WCMRC trains in and employs a variety of response management systems. As an early adopter of many of these techniques, WCMRC introduced a high level of structure and preparedness to its operations that didn’t previously exist in Canadian spill response. Known for our successful incident management, WCMRC has trained organizations in Brazil, China and the UK on best practice in spill response.
Incident Command System
Incident Command System (ICS) provides a standardized organizational structure for the on-scene command, control and coordination of an emergency response. Originally developed in the 1970s to combat wildfires in California, ICS is flexible and expandable to deal with any type or level of emergency and is fully interchangeable—anyone trained in ICS should be able to fill any role within the system. ICS is used globally by all levels of government as well as by many nongovernmental and private sector organizations.
British Columbia was the first Canadian province to adopt ICS when, in 1995, the Provincial Emergency Program adopted it and included its principles in the development of the BC Emergency Response Management System.
Shoreline Cleanup Assessment Technique (SCAT)
Shoreline Cleanup Assessment Technique is an information gathering approach that provides crucial field data on the location, degree and character of shoreline contamination. Data collected is used to create a shoreline cleanup plan that maximizes recovery of contaminated habitats and resources while minimizing the risk of further ecological injury. A systematic and comprehensive process, SCAT begins once the threat of shoreline contamination is identified and continues throughout the response, ensuring the cleanup is based on up-to-date data.
The first 48 hours after a spill are critical for wildlife rehabilitation. The amount of time an animal has spent oiled in its environment before receiving treatment has significant impact on its survivability.

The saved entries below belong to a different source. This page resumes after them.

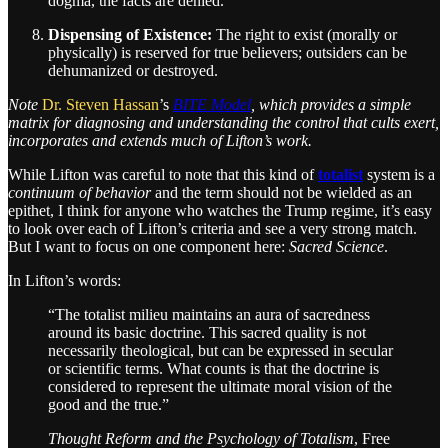
dogma, the facts are denied.
Dispensing of Existence:
The right to exist (morally or
physically) is reserved for true believers; outsiders can be
dehumanized or destroyed.
Note
Dr. Steven Hassan
’s
BITE Model
, which provides a simple
matrix for diagnosing and understanding the control that cults exert,
incorporates and extends much of Lifton’s work.
While Lifton was careful to note that this kind of
totalist
system is a
continuum of behavior
and the term should not be wielded as an
epithet, I think for anyone who watches the Trump regime, it’s easy
to look over each of Lifton’s criteria and see a very strong match.
But I want to focus on one component here:
Sacred Science
.
In Lifton’s words:
“The totalist milieu maintains an aura of sacredness
around its basic doctrine. This sacred quality is not
necessarily theological, but can be expressed in secular
or scientific terms. What counts is that the doctrine is
considered to represent the ultimate moral vision of the
good and the true.”
Thought Reform and the Psychology of Totalism
, Free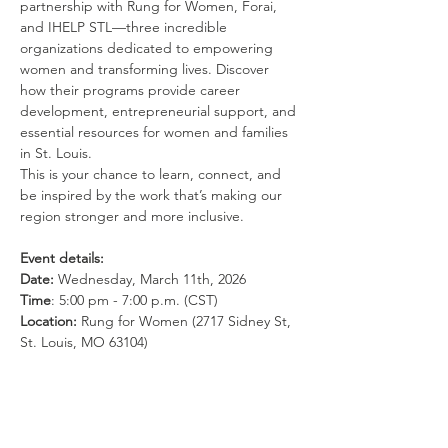
partnership with Rung for Women, Forai, 
and IHELP STL—three incredible 
organizations dedicated to empowering 
women and transforming lives. Discover 
how their programs provide career 
development, entrepreneurial support, and 
essential resources for women and families 
in St. Louis.
This is your chance to learn, connect, and 
be inspired by the work that’s making our 
region stronger and more inclusive.
Event details:
Date:
 Wednesday, March 11th, 2026
Time
: 5:00 pm - 7:00 p.m. (CST) 
Location: 
Rung for Women (2717 Sidney St, 
St. Louis, MO 63104)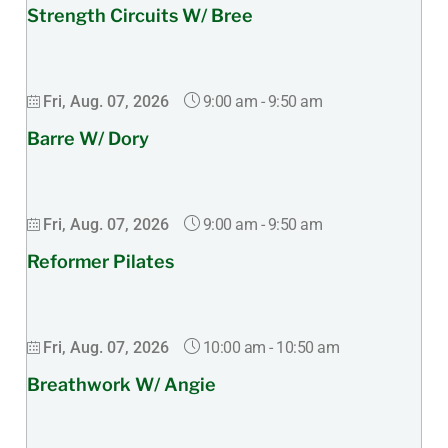
Strength Circuits W/ Bree
9:00 am
-
9:50 am
Fri, Aug. 07, 2026
Barre W/ Dory
9:00 am
-
9:50 am
Fri, Aug. 07, 2026
Reformer Pilates
10:00 am
-
10:50 am
Fri, Aug. 07, 2026
Breathwork W/ Angie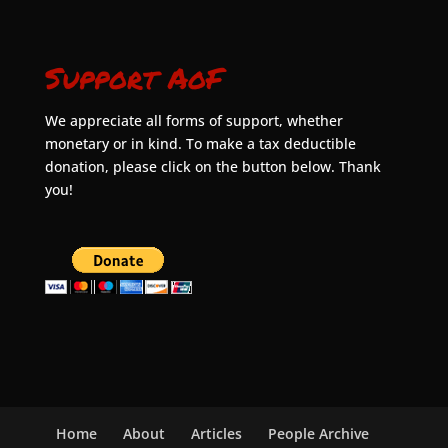
Support AoF
We appreciate all forms of support, whether
monetary or in kind. To make a tax deductible
donation, please click on the button below. Thank
you!
Home
About
Articles
People Archive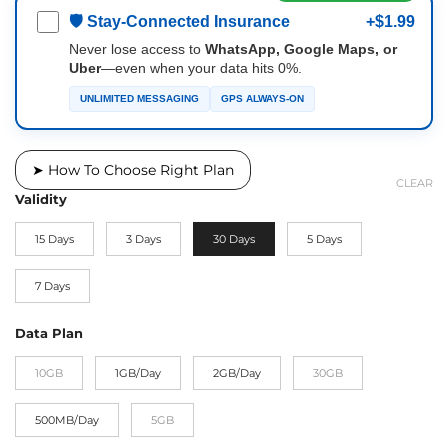
🛡 Stay-Connected Insurance
+$1.99
Never lose access to
WhatsApp, Google Maps, or
Uber
—even when your data hits 0%.
UNLIMITED MESSAGING
GPS ALWAYS-ON
➤ How To Choose Right Plan
CLEAR
Validity
15 Days
3 Days
30 Days
5 Days
7 Days
Data Plan
10GB
1GB/Day
2GB/Day
30GB
500MB/Day
5GB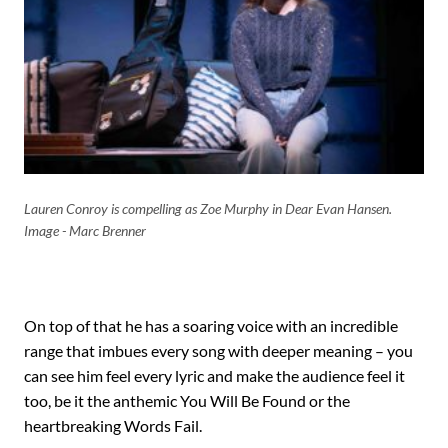
Lauren Conroy is compelling as Zoe Murphy in Dear Evan Hansen.
Image - Marc Brenner
On top of that he has a soaring voice with an incredible
range that imbues every song with deeper meaning – you
can see him feel every lyric and make the audience feel it
too, be it the anthemic You Will Be Found or the
heartbreaking Words Fail.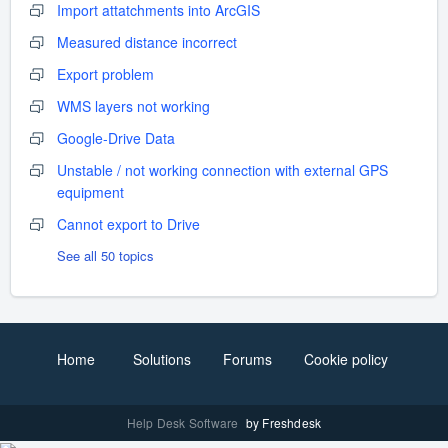
Import attatchments into ArcGIS
Measured distance incorrect
Export problem
WMS layers not working
Google-Drive Data
Unstable / not working connection with external GPS
equipment
Cannot export to Drive
See all 50 topics
Home
Solutions
Forums
Cookie policy
Help Desk Software
by Freshdesk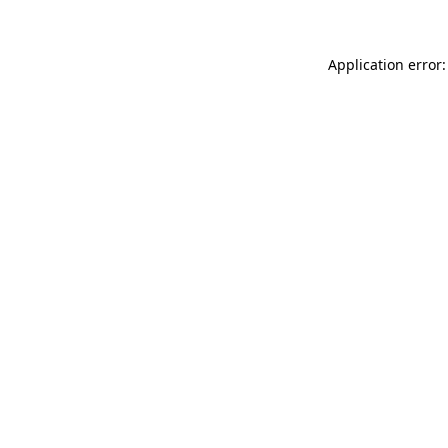
Application error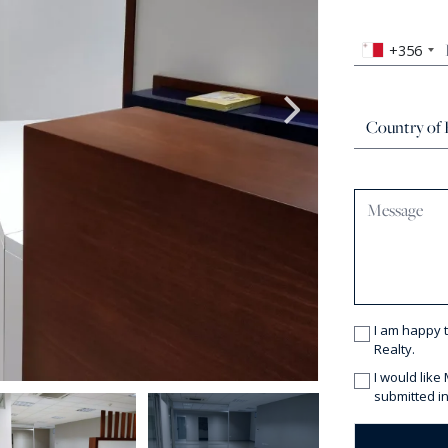
+356
I am happy 
Realty.
I would like
submitted in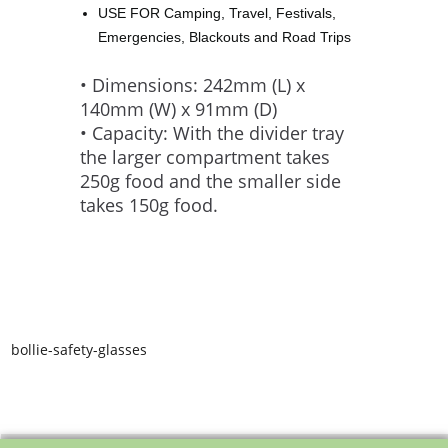
USE FOR Camping, Travel, Festivals,
Emergencies, Blackouts and Road Trips
• Dimensions: 242mm (L) x
140mm (W) x 91mm (D)
• Capacity: With the divider tray
the larger compartment takes
250g food and the smaller side
takes 150g food.
bollie-safety-glasses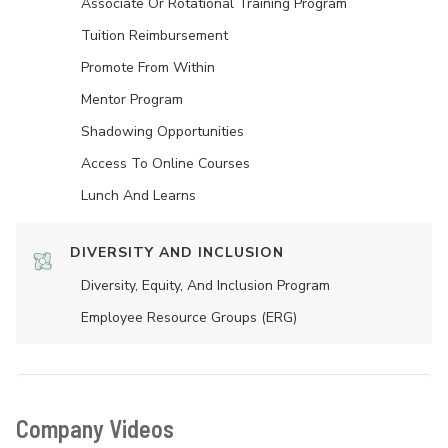
Associate Or Rotational Training Program
Tuition Reimbursement
Promote From Within
Mentor Program
Shadowing Opportunities
Access To Online Courses
Lunch And Learns
DIVERSITY AND INCLUSION
Diversity, Equity, And Inclusion Program
Employee Resource Groups (ERG)
Company Videos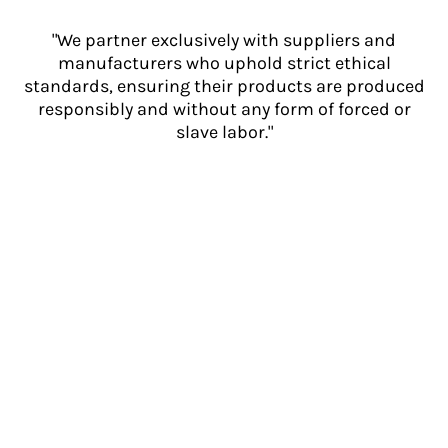
"We partner exclusively with suppliers and
manufacturers who uphold strict ethical
standards, ensuring their products are produced
responsibly and without any form of forced or
slave labor."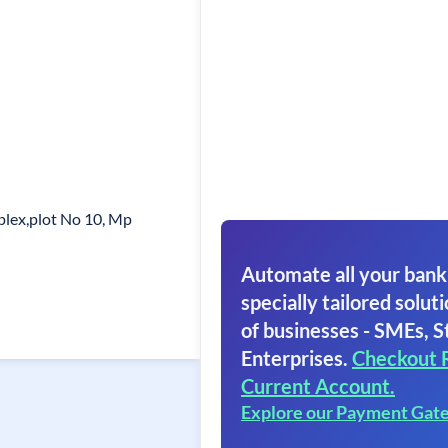
lex,plot No 10, Mp
Automate all your bank
specially tailored soluti
of businesses - SMEs, S
Enterprises.
Checkout 
Current Account.
Explore our Payment Gat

Wildlife rehabilitators are quickly activated in a spill response to locate and begin treatment of oiled wildlife and ensure appropriate, safe and high-quality care. Untrained persons should never attempt to wash or treat a wild animal impacted by oil or other pollution.
Marine spills typically produce a lot of waste, and managing it is a critical component of any spill response operation. Options for treating or disposing of waste, as well as for storage and transport, need to be accounted for in contingency planning before a spill occurs. Spill responders typically follow the reduce, reuse, recycle approach to minimize the amount of waste an incident produces.
A key element in the success of any spill response operation is the effectiveness of the response in managing its team. During a response, the priority is to remove spilled oil from the water and prevent oil from reaching the shoreline. If a spill was of a size that required public involvement, volunteers would be given real-time training and become part of the paid workforce. Volunteers should not mobilize themselves. It is not a safe working environment for untrained people, and oily waste requires proper disposal.